Attempts to resolve this issue on an international level have been spearheaded by the WTO. The Cartagena Protocol on Biosafety has been drafted as a proposed regulatory framework for the trade of biotechnologically engineered organisms and products. Identified as the three most prominent threats to free trade of GMO products are the safety of GMO containing food, potentially detrimental environmental effect, and the ethical concerns with the technology itself. Mainly, the Cartagena Protocol advocates the employment of the precautionary principle, that we should proceed cautiously until product safety and soundness may be proven scientifically. Currently, the largest problem in adapting a regulatory protocol is our lack of knowledge and understanding about the long and short term effects of these products.
However, proceeding without any type of regulation or regulatory guide could encourage market segmentation and inefficiencies may arise out of that. There is already attitude discrepancy between importing and exporting countries in approach to regulation: the importing countries tend to be much more skeptical and likely to enact regulation due to negative consumer response.
Biotech’s next quest is to produce crops with value to the consumer as opposed to ones with agronomic value. This will enable farmers to target the needs of the end user. The future implications for trade of these products will undoubtedly mean that product attributes must be carefully targeted to local markets and this will largely take place through direct investment as opposed to product flows. The EU and the US will establish the tenor of these potential regulations and problems may arise in EU’s greater concern with the safety of the underlying production process.
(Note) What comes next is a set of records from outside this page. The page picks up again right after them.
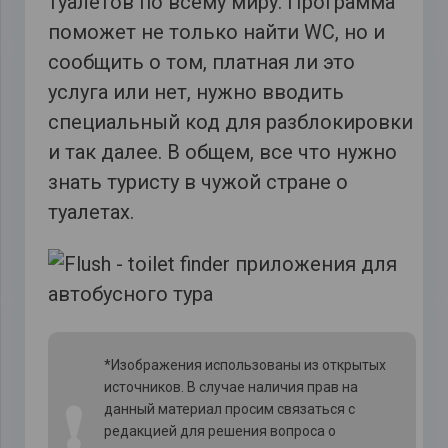
туалетов по всему миру. Программа
поможет не только найти WC, но и
сообщить о том, платная ли это
услуга или нет, нужно вводить
специальный код для разблокировки
и так далее. В общем, все что нужно
знать туристу в чужой стране о
туалетах.
*Изображения использованы из открытых
источников. В случае наличия прав на
❗
данный материал просим связаться с
редакцией для решения вопроса о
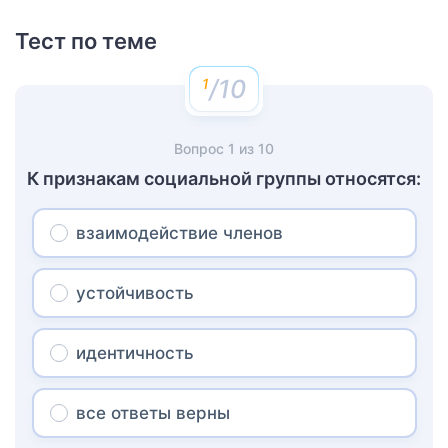
Тест по теме
/10
Вопрос
1
из
10
К признакам социальной группы относятся:
взаимодействие членов
устойчивость
идентичность
все ответы верны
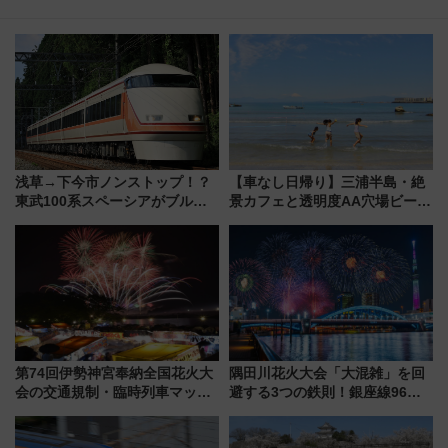
浅草→下今市ノンストップ！？
【車なし日帰り】三浦半島・絶
東武100系スペーシアがブルー
景カフェと透明度AA穴場ビーチ
リボン賞35周年記念で「デビュ
を巡る！ おトクな電車きっぷ活
ー当時の停車駅」を再現 運転
用してストレスフリー旅へ行こ
時刻や特急券の買い方を紹介
う！
第74回伊勢神宮奉納全国花火大
隅田川花火大会「大混雑」を回
会の交通規制・臨時列車マッ
避する3つの鉄則！銀座線96本
プ！JR東海・近鉄で快適にアク
増発･浅草線臨時ダイヤ･スカイ
セス
ツリー駅の規制まとめ 7/25開催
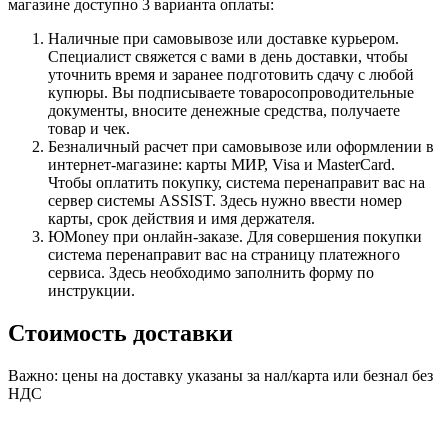
магазине доступно 3 варианта оплаты:
Наличные при самовывозе или доставке курьером.
Специалист свяжется с вами в день доставки, чтобы
уточнить время и заранее подготовить сдачу с любой
купюры. Вы подписываете товаросопроводительные
документы, вносите денежные средства, получаете
товар и чек.
Безналичный расчет при самовывозе или оформлении в
интернет-магазине: карты МИР, Visa и MasterCard.
Чтобы оплатить покупку, система перенаправит вас на
сервер системы ASSIST. Здесь нужно ввести номер
карты, срок действия и имя держателя.
ЮMoney при онлайн-заказе. Для совершения покупки
система перенаправит вас на страницу платежного
сервиса. Здесь необходимо заполнить форму по
инструкции.
Стоимость доставки
Важно: цены на доставку указаны за нал/карта или безнал без
НДС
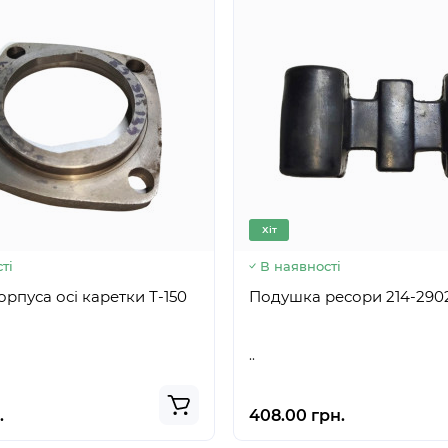
Хіт
ті
В наявності
рпуса осі каретки Т-150
Подушка ресори
..
.
408.00 грн.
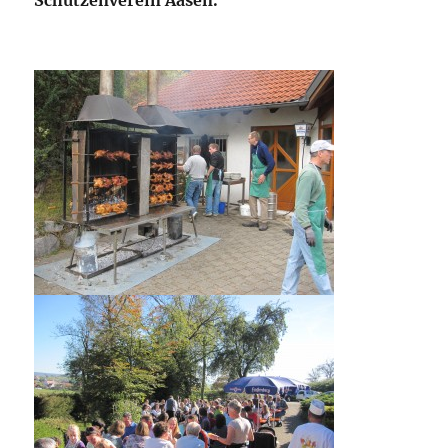
Schützenverein Aasen.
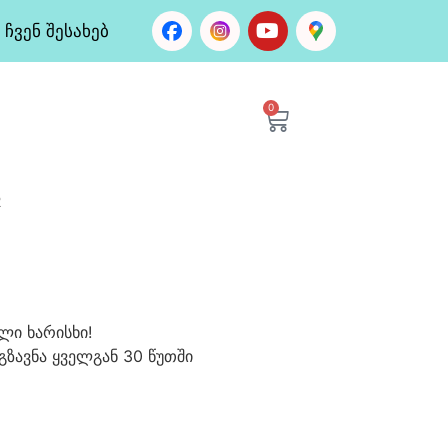
ჩვენ შესახებ
0
R
ლი ხარისხი!
გზავნა ყველგან 30 წუთში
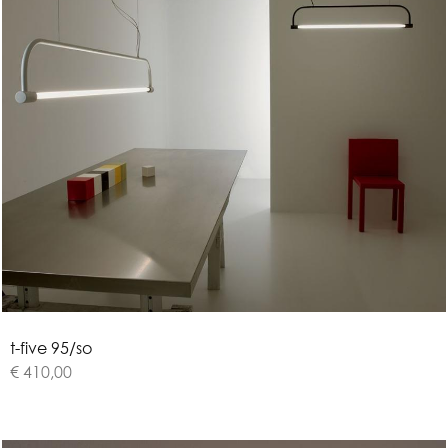
t
-
f
i
v
e
9
5
/
s
o
€ 410,00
In conclusion, trade will happen and so will the trade of biotechnology and its products. “Institutional developments such as agreement on labeling standards will be so slow and any outcome so ambiguous that reducing risk and transaction costs will fall to the private sector.” This may be the most efficient and desirable outcome. The market will eventually be differentiated on the basis of consumer attributes that will vary across nations and geographic areas.